# Problem details
Copy the following data exactly and drop the pictures.

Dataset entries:
[Start of section]
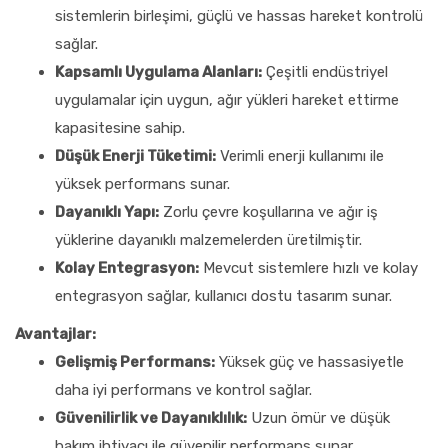
sistemlerin birleşimi, güçlü ve hassas hareket kontrolü
sağlar.
Kapsamlı Uygulama Alanları:
Çeşitli endüstriyel
uygulamalar için uygun, ağır yükleri hareket ettirme
kapasitesine sahip.
Düşük Enerji Tüketimi:
Verimli enerji kullanımı ile
yüksek performans sunar.
Dayanıklı Yapı:
Zorlu çevre koşullarına ve ağır iş
yüklerine dayanıklı malzemelerden üretilmiştir.
Kolay Entegrasyon:
Mevcut sistemlere hızlı ve kolay
entegrasyon sağlar, kullanıcı dostu tasarım sunar.
Avantajlar:
Gelişmiş Performans:
Yüksek güç ve hassasiyetle
daha iyi performans ve kontrol sağlar.
Güvenilirlik ve Dayanıklılık:
Uzun ömür ve düşük
bakım ihtiyacı ile güvenilir performans sunar.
[End of section]
# Output of the exercise
sistemlerin birleşimi, güçlü ve hassas hareket kontrolü
sağlar.
Kapsamlı Uygulama Alanları:
Çeşitli endüstriyel
uygulamalar için uygun, ağır yükleri hareket ettirme
kapasitesine sahip.
Düşük Enerji Tüketimi:
Verimli enerji kullanımı ile
yüksek performans sunar.
Dayanıklı Yapı:
Zorlu çevre koşullarına ve ağır iş
yüklerine dayanıklı malzemelerden üretilmiştir.
Kolay Entegrasyon:
Mevcut sistemlere hızlı ve kolay
entegrasyon sağlar, kullanıcı dostu tasarım sunar.
Avantajlar:
Gelişmiş Performans:
Yüksek güç ve hassasiyetle
daha iyi performans ve kontrol sağlar.
Güvenilirlik ve Dayanıklılık:
Uzun ömür ve düşük
bakım ihtiyacı ile güvenilir performans sunar.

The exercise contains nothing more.